I decided weeks ago that my word for this year would be “intentional.”
It might be ridiculously overused; almost a buzz-word at this point, but it sums up exactly what I was needing–and aware I was needing–by the end of December.
My life was slowly veering into the “keeping up with the daily” that is so much of mom-ness, with lots of floating around in the in-between times; or, on other days, the pin-balling of incessant reacting. The day would end and I would realize that while things “got done,” nothing worthy was really accomplished.
I spent three days writing down every. single. thing I did during the day, and then sat down to figure out how to make things work better. I figured out where I had huge windows of time to play with, where things got complicated quickly, and saw clearly that sometimes things just happen: there really is a limit to any control we attempt. I wrote down the things I wanted to see in our home (among them more art, more read-alouds, more time outside when feasible) and began to lay out a new plan for our days.

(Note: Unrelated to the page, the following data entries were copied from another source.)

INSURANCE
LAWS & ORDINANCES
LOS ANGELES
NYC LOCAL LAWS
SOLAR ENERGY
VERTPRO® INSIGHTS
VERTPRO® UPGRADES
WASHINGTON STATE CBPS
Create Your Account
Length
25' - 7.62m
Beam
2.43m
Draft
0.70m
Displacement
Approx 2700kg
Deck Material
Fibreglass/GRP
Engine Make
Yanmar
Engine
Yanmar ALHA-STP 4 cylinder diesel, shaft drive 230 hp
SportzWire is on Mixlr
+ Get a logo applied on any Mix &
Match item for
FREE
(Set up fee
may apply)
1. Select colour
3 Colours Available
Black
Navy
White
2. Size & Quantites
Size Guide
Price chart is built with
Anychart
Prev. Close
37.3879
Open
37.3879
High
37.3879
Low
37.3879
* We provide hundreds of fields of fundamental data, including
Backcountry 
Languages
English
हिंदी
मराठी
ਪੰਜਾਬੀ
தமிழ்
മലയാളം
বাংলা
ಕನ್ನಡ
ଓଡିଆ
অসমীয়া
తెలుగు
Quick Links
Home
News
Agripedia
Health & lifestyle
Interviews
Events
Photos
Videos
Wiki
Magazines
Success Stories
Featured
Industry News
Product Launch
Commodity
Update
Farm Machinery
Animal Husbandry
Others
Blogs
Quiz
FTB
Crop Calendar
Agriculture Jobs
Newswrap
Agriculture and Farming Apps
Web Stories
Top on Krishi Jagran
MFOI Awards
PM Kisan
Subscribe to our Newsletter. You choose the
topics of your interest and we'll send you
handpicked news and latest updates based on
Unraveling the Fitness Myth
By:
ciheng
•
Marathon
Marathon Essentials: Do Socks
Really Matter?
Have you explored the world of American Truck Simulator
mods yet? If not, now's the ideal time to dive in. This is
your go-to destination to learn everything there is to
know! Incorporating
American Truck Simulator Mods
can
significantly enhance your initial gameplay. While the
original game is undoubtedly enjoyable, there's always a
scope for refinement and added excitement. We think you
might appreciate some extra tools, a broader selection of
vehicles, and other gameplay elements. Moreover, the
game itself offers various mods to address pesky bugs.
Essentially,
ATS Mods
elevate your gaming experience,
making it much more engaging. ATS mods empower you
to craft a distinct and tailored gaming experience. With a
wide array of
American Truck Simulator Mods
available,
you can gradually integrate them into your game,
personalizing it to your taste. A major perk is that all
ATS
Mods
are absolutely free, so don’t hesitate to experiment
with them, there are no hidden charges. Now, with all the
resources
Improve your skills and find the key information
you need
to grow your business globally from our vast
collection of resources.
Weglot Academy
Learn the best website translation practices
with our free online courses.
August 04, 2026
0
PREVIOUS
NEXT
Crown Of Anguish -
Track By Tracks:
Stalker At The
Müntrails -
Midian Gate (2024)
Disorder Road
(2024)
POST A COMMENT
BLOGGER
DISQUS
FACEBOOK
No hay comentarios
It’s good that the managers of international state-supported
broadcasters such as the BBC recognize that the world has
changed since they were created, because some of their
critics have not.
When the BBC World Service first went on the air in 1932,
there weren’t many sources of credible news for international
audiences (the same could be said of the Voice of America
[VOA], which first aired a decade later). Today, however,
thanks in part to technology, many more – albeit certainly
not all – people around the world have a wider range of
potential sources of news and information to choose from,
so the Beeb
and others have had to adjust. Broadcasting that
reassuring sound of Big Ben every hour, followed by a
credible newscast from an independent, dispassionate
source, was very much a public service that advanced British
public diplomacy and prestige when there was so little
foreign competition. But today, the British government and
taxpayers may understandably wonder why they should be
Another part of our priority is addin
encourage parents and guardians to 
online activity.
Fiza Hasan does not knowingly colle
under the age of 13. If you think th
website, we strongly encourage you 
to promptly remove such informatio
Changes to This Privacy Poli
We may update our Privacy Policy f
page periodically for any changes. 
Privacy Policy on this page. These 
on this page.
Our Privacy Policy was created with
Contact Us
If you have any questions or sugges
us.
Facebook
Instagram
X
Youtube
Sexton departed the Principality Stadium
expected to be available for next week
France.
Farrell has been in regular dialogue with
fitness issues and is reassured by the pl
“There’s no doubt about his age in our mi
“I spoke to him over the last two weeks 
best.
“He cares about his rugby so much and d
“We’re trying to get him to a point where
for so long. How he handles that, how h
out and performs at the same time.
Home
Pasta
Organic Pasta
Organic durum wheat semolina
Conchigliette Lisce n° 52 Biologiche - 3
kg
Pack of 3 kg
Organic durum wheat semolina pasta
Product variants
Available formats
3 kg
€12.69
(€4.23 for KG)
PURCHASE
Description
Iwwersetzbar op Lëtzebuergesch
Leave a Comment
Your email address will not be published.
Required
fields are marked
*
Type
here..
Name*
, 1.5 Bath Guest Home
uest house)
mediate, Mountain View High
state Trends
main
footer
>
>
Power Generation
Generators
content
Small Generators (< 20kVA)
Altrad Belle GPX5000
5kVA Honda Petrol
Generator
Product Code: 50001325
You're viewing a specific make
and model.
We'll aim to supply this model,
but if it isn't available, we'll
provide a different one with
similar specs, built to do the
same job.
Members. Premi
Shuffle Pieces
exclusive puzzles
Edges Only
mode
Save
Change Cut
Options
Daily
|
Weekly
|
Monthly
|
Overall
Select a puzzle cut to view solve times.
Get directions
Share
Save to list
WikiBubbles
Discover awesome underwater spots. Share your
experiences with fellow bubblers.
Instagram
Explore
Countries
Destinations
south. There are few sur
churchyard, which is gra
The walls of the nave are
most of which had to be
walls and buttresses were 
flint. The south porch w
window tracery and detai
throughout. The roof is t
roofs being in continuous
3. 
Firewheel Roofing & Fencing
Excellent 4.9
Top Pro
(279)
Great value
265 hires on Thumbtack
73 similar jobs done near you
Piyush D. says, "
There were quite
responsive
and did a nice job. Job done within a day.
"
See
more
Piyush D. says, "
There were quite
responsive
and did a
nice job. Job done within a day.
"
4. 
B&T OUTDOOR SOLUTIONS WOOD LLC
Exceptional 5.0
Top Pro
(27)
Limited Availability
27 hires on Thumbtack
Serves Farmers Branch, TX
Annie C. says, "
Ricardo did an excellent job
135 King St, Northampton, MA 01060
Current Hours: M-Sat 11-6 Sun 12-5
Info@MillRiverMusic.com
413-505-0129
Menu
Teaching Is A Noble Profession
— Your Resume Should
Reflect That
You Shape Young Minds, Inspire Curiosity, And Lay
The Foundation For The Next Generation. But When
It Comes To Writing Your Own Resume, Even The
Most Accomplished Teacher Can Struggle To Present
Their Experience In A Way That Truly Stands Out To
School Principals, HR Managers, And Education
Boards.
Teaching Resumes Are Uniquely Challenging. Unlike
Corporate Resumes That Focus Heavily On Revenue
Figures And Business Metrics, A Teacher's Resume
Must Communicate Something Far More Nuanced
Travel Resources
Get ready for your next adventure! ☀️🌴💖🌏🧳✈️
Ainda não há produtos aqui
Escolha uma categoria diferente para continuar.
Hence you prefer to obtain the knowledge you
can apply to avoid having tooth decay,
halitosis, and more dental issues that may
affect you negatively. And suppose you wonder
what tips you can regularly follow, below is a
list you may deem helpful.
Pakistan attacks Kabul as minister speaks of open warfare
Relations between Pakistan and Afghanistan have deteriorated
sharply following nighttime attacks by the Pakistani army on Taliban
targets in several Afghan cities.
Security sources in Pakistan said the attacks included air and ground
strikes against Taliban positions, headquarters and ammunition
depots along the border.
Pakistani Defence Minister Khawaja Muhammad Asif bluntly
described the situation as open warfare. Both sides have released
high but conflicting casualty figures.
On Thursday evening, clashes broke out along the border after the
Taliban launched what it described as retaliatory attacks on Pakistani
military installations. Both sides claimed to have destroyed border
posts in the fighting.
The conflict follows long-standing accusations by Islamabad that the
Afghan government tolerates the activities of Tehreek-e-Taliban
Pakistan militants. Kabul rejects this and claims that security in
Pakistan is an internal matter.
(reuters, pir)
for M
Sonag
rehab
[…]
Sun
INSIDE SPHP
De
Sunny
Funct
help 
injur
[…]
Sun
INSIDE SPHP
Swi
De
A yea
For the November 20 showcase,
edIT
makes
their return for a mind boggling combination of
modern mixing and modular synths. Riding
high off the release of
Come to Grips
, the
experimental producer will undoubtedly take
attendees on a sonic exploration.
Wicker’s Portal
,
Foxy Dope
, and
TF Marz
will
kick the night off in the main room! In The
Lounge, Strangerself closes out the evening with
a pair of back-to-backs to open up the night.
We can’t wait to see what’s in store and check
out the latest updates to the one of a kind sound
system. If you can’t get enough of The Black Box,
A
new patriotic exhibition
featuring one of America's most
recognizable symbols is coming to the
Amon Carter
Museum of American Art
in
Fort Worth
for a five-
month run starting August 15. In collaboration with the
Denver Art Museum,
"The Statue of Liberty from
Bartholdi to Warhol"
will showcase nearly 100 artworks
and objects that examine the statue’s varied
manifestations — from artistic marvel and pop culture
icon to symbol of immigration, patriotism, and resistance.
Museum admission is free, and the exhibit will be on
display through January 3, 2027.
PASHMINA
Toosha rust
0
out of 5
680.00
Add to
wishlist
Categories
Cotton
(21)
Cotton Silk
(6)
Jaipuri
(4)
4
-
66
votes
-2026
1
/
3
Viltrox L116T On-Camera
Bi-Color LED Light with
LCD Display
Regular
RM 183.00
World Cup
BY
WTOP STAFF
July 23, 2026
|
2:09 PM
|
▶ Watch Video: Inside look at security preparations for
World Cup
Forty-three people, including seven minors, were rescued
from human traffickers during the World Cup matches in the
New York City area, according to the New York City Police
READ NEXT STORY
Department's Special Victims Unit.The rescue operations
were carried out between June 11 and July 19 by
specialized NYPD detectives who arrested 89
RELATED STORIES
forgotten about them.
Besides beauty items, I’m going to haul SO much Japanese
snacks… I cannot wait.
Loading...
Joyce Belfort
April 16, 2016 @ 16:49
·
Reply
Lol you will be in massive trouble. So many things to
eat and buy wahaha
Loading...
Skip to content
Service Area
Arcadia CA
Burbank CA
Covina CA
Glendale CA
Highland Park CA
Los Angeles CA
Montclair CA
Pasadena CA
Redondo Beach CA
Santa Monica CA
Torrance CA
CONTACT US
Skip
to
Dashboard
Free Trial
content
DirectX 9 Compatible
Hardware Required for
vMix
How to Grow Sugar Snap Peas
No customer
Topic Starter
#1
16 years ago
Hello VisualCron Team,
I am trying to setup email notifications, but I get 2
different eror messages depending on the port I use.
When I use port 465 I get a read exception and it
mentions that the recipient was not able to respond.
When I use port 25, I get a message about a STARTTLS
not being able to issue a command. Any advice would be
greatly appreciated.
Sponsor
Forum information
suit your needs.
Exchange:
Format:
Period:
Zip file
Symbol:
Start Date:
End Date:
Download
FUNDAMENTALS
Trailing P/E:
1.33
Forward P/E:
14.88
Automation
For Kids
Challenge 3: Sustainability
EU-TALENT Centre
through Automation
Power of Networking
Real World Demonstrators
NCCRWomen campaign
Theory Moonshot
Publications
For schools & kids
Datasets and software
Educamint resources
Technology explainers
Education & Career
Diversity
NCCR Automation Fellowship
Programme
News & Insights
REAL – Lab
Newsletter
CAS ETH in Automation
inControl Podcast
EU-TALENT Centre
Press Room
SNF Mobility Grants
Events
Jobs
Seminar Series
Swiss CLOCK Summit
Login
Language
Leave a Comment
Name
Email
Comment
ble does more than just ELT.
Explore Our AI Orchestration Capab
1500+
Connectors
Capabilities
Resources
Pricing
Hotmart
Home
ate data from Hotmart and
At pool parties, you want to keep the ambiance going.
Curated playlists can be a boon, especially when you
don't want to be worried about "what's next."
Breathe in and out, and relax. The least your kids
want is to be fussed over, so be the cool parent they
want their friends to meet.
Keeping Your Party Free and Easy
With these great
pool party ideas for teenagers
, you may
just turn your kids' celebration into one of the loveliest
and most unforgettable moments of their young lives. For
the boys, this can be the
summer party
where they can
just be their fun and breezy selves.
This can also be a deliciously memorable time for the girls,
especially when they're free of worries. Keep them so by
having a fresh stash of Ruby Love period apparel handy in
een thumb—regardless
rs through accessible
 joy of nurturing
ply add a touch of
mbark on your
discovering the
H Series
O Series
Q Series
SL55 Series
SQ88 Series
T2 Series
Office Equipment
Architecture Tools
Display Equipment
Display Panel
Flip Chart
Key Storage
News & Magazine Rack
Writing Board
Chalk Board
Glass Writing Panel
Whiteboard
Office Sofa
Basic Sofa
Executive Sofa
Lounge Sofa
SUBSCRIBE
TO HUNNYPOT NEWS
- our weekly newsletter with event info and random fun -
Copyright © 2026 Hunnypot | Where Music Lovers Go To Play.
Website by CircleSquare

The start of this year has been beginning to put that plan into place.
I started with a little bit of art time immediately after breakfast with my little. Sometimes big sister joins us, sometimes it’s just she and I. Cutting snowflakes, watercolor painting, play-doh…we’re open. Today art time looked like her snuggled up under the tablecloth-draped fort of a card table with a new stencil set from Gramma while I took down the Christmas tree, ornaments spread all over her “roof.”
That was an intentional decision, too: after planning on taking down the tree “on the 6th,” which I’d been stating for weeks, I realized the weather was not my friend in this endeavor. I want to take down a tree in full sunshine, not lose all our Christmas lights on a gray, rainy day. So I checked the weather and opted for today. Our big dog is curled up in a huge patch of sunshine that’s been blocked by the tree for a month and a half, happy as can be. (For that matter, so am I.)
I thought our read-aloud would be pegged onto our snack time, but it’s looking more like a breakfast thing at this point. I don’t care–it’s happening. I want a routine, and I know we’ll get there, but at least right now I can see it happening.
Outside time? Well….with the temperature here eventually warming up into the low 20’s, that hasn’t exactly been a priority. I’ve kept the birds (and squirrels…sigh) fed, and the birdbath filled, and that’s probably enough for now.
I guess, this year, I want to be “pursuing enough” of the right things.